TASK STATEMENT -
Every line in the data below from the one containing "Task: Click on the Русские" down to the one containing "Image resolution: width=921", both included, must be retyped exactly; no other line is to appear.
··· SUPPLIED ENTRIES
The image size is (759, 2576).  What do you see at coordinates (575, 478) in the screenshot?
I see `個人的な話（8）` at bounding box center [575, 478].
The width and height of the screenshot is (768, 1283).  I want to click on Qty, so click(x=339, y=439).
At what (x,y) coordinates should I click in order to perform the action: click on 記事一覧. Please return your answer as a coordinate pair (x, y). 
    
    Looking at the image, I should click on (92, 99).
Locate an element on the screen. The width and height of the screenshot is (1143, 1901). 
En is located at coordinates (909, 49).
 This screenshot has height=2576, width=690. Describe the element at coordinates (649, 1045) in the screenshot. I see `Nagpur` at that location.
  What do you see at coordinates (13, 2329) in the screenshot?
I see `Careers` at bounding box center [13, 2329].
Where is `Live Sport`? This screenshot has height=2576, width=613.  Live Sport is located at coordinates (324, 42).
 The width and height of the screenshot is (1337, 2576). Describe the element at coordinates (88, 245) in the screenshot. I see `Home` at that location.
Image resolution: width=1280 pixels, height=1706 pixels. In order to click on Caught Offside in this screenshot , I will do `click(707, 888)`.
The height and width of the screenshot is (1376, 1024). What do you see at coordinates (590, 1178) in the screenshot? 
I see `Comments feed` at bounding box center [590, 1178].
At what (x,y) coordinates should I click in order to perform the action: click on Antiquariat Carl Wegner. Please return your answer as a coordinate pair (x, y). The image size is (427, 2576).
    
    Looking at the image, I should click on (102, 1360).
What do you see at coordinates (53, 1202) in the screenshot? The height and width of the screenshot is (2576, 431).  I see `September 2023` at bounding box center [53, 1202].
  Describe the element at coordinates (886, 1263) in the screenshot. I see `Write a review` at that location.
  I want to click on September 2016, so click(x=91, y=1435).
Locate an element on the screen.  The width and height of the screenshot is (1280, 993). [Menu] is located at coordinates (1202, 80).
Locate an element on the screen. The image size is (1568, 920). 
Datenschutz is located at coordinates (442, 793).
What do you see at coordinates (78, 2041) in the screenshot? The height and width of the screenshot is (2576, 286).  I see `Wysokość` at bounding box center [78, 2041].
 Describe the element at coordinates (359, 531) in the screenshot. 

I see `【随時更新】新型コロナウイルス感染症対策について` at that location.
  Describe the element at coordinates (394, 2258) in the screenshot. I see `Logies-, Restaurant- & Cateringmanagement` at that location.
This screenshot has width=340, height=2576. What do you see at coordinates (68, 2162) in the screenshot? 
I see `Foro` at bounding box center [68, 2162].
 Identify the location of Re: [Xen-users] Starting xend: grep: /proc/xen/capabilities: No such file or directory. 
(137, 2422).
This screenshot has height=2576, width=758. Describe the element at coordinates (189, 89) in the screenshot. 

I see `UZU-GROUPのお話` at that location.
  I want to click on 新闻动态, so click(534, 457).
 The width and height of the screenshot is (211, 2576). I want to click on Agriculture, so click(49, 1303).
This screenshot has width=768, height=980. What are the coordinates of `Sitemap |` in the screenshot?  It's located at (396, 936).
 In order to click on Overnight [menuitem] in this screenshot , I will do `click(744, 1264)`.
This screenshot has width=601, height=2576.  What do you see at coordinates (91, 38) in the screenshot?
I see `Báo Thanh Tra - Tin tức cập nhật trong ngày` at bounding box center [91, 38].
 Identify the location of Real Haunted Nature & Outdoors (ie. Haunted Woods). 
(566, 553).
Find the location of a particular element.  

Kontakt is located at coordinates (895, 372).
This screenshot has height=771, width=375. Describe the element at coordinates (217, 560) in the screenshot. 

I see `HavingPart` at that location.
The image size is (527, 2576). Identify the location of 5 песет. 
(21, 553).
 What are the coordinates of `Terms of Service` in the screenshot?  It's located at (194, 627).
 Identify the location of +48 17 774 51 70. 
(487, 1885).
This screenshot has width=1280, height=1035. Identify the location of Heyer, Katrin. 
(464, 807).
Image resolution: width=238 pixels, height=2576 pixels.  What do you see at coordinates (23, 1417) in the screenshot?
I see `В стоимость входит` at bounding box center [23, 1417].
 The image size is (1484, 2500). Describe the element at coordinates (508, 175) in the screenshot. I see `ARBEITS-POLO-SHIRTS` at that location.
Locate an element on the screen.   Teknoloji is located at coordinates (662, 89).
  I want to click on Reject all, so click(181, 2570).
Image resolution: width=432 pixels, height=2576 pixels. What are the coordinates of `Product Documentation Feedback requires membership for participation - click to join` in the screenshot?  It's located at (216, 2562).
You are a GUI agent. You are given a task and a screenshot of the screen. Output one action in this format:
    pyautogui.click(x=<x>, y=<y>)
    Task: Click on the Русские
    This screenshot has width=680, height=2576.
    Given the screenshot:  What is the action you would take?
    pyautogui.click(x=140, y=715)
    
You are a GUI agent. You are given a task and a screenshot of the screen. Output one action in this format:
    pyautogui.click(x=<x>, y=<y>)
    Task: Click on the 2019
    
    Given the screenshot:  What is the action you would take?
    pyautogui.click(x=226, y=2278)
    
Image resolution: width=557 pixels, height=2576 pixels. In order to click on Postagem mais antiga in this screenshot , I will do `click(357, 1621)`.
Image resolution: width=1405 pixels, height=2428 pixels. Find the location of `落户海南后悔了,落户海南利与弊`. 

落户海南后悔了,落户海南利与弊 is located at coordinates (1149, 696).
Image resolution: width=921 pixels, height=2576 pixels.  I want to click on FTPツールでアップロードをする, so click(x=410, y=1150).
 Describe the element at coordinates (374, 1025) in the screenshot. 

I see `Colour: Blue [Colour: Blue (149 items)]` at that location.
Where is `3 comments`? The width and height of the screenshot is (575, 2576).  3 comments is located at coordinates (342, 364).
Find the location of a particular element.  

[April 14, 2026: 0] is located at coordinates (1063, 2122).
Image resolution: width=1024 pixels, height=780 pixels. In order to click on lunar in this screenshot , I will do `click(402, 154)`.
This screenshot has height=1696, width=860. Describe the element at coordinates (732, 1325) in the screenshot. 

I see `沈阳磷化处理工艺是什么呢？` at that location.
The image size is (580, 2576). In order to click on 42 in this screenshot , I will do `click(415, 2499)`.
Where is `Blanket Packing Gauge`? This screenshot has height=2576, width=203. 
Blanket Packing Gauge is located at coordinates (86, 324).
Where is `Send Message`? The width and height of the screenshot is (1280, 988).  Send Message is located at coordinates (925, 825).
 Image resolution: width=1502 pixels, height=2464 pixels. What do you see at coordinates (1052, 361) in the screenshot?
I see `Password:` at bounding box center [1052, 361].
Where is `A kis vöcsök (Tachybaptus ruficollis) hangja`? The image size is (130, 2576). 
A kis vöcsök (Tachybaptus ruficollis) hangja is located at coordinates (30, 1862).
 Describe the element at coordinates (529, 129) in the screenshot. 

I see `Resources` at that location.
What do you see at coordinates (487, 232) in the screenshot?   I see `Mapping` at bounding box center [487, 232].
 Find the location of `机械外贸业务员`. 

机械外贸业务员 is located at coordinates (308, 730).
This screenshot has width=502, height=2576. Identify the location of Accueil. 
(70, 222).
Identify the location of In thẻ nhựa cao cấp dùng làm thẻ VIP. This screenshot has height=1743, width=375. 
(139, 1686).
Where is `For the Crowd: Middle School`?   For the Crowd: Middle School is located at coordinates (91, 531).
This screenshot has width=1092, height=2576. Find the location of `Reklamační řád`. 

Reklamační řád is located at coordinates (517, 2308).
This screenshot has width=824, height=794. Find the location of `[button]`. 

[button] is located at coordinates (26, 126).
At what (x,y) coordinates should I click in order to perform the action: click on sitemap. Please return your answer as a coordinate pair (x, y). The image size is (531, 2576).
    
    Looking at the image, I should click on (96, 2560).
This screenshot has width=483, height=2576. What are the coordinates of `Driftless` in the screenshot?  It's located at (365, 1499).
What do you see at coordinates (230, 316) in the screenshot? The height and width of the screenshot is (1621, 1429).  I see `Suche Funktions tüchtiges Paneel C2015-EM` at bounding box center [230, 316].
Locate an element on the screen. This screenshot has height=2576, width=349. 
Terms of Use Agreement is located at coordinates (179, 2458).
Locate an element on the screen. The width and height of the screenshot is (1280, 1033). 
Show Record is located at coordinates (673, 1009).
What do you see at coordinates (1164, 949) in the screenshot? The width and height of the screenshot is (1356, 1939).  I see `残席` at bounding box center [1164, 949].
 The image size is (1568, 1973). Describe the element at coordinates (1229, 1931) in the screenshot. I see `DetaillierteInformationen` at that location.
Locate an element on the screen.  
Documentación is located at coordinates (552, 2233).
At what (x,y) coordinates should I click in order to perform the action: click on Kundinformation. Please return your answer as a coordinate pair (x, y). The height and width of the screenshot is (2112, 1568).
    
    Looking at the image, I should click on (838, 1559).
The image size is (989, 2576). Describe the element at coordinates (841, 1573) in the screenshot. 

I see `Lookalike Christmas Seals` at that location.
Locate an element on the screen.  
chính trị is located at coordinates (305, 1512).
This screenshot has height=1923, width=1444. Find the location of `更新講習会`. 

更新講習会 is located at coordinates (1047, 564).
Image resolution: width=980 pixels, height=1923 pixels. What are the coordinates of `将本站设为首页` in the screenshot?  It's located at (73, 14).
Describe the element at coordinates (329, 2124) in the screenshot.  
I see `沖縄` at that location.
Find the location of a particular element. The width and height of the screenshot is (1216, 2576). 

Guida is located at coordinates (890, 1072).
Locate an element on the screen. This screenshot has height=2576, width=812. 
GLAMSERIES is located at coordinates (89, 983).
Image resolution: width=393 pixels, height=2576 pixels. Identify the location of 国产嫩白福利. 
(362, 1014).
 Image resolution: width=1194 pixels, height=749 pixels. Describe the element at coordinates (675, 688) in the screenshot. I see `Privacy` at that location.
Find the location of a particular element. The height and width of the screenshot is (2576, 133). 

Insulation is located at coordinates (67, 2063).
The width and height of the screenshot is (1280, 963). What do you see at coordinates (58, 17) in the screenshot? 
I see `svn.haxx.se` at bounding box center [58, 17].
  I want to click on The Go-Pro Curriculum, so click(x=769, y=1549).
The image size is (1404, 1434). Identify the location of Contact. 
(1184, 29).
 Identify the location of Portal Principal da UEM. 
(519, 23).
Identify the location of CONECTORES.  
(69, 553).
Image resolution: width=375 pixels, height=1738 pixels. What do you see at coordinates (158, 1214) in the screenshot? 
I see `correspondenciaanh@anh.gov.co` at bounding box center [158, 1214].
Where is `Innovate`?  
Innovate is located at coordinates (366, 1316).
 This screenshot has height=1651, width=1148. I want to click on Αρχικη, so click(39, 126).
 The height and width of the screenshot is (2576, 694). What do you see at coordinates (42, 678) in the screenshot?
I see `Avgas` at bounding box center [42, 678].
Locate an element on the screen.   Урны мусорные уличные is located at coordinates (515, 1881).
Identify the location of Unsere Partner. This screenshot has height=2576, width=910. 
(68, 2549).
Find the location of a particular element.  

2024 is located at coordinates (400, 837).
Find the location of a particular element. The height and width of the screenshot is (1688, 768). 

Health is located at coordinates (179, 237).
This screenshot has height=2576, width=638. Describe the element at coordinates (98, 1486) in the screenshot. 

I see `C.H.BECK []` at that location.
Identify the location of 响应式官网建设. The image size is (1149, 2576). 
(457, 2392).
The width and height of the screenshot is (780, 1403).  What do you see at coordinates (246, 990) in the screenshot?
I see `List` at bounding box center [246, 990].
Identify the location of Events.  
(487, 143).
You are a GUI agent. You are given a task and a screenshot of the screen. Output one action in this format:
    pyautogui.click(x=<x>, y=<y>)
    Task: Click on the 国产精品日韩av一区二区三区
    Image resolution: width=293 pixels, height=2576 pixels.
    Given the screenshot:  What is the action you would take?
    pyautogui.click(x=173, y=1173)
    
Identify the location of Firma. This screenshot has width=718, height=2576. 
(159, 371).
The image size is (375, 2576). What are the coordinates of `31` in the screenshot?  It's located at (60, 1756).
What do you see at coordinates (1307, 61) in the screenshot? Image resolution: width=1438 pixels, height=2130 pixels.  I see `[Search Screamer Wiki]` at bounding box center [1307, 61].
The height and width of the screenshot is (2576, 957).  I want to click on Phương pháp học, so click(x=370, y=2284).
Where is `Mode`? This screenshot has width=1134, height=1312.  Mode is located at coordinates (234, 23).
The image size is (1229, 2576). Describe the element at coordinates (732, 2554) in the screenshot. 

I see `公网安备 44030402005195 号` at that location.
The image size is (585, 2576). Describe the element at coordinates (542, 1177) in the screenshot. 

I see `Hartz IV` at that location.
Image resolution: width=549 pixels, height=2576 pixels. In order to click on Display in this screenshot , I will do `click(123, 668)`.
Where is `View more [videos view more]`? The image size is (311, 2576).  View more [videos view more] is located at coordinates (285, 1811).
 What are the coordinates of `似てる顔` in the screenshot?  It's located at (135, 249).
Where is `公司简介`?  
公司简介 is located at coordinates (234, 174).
······
TASK ANSWER -
    Task: Click on the Русские
    This screenshot has width=680, height=2576.
    Given the screenshot:  What is the action you would take?
    pyautogui.click(x=140, y=715)
    
You are a GUI agent. You are given a task and a screenshot of the screen. Output one action in this format:
    pyautogui.click(x=<x>, y=<y>)
    Task: Click on the 2019
    
    Given the screenshot:  What is the action you would take?
    pyautogui.click(x=226, y=2278)
    
Image resolution: width=557 pixels, height=2576 pixels. In order to click on Postagem mais antiga in this screenshot , I will do `click(357, 1621)`.
Image resolution: width=1405 pixels, height=2428 pixels. Find the location of `落户海南后悔了,落户海南利与弊`. 

落户海南后悔了,落户海南利与弊 is located at coordinates (1149, 696).
Image resolution: width=921 pixels, height=2576 pixels.  I want to click on FTPツールでアップロードをする, so click(x=410, y=1150).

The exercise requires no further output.